### DATASET CONTENT
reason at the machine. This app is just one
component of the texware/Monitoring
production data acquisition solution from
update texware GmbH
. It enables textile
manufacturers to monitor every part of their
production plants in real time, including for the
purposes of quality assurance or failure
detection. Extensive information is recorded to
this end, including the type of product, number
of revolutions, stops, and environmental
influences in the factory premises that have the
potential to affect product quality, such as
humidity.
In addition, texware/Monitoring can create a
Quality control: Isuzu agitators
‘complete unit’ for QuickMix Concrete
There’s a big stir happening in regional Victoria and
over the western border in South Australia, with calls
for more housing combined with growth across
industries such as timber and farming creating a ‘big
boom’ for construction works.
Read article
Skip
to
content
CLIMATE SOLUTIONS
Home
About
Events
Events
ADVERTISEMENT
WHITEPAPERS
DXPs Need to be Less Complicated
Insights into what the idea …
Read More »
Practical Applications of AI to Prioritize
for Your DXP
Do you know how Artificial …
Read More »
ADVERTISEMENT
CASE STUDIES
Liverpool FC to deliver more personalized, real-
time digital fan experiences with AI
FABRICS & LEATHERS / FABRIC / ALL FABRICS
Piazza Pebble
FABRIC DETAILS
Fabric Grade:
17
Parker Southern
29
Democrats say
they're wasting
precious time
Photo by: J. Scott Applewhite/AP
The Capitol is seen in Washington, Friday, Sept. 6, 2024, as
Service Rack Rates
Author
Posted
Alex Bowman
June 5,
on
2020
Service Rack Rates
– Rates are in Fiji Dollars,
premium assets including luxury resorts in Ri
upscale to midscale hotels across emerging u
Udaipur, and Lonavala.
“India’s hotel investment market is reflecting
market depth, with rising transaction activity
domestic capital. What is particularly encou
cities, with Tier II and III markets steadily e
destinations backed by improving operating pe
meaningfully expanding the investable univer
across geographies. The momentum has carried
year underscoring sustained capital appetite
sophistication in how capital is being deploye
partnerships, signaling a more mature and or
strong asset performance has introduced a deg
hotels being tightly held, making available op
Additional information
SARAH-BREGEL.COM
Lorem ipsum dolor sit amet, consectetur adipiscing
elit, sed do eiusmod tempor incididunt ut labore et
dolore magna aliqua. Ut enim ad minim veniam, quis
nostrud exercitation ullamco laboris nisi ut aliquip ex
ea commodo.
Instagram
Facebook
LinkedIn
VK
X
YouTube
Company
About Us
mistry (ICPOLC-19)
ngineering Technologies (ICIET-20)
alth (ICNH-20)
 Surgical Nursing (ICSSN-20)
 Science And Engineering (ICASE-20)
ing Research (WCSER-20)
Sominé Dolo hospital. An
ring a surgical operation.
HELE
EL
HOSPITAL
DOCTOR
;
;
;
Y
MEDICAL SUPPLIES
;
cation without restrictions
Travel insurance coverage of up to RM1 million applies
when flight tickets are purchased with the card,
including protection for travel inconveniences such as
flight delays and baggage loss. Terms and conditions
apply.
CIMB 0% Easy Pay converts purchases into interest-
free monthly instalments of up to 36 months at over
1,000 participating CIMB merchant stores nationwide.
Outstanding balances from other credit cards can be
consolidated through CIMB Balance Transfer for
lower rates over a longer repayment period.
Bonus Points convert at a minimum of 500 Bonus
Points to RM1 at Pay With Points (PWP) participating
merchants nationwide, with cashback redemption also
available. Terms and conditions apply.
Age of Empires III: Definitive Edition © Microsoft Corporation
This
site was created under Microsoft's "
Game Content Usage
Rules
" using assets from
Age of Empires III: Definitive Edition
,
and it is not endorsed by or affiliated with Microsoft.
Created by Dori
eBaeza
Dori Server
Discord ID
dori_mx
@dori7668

### WHAT IS NEEDED
From the data above, reproduce word for word the lines running from the line with "Do you know how Artificial …" to the line with "domestic capital. What is particularly encou", ends included.

### YOUR SOLUTION
Do you know how Artificial …
Read More »
ADVERTISEMENT
CASE STUDIES
Liverpool FC to deliver more personalized, real-
time digital fan experiences with AI
FABRICS & LEATHERS / FABRIC / ALL FABRICS
Piazza Pebble
FABRIC DETAILS
Fabric Grade:
17
Parker Southern
29
Democrats say
they're wasting
precious time
Photo by: J. Scott Applewhite/AP
The Capitol is seen in Washington, Friday, Sept. 6, 2024, as
Service Rack Rates
Author
Posted
Alex Bowman
June 5,
on
2020
Service Rack Rates
– Rates are in Fiji Dollars,
premium assets including luxury resorts in Ri
upscale to midscale hotels across emerging u
Udaipur, and Lonavala.
“India’s hotel investment market is reflecting
market depth, with rising transaction activity
domestic capital. What is particularly encou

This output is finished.